(What is needed) How many of the lines below hold the word "Refatorando"? Answer only with the number.

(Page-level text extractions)
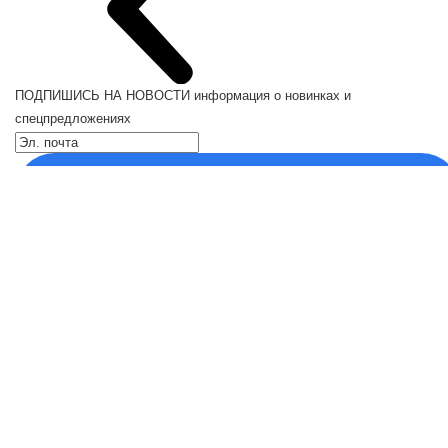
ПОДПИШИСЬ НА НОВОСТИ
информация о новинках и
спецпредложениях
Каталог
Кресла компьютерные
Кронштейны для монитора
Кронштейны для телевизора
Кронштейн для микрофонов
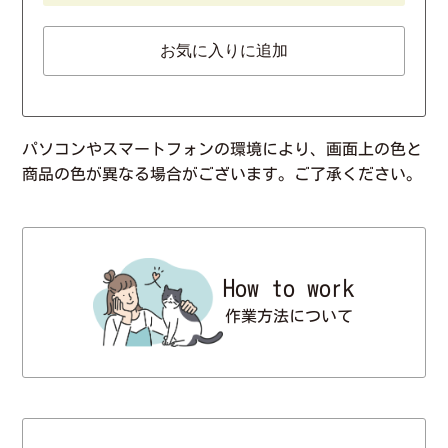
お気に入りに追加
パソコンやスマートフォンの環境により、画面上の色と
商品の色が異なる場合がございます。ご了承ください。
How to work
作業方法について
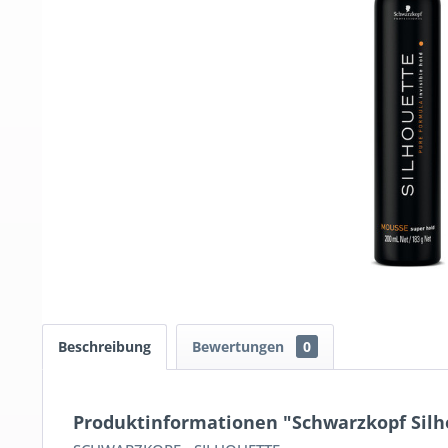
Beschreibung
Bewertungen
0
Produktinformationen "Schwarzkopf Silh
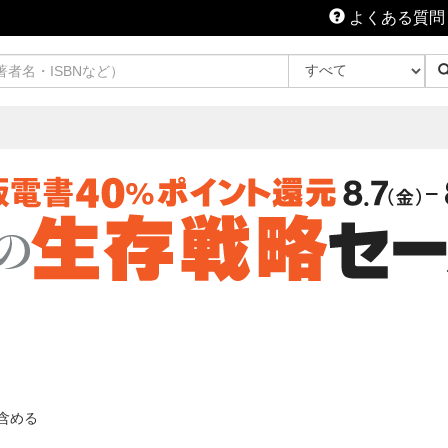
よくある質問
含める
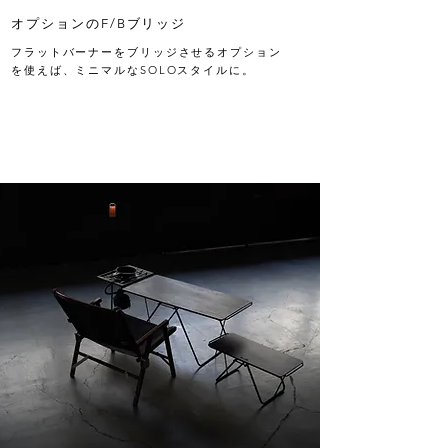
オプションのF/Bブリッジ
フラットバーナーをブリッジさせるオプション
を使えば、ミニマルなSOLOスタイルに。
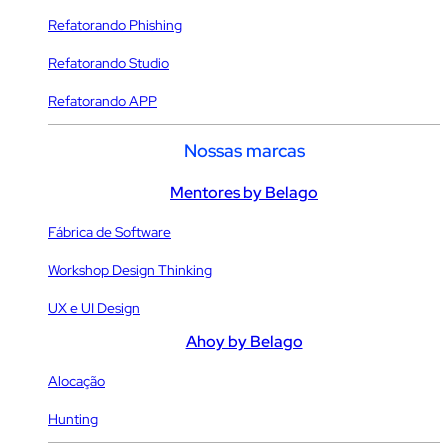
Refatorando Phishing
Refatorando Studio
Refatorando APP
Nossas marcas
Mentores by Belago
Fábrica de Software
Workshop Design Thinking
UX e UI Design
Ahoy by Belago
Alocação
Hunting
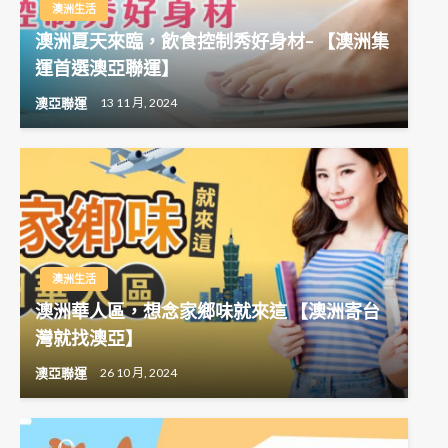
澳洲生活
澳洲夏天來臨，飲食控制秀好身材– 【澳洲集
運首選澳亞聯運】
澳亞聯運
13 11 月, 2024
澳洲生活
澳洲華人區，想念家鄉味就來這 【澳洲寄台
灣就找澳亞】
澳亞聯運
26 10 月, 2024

(Solution to this problem) 3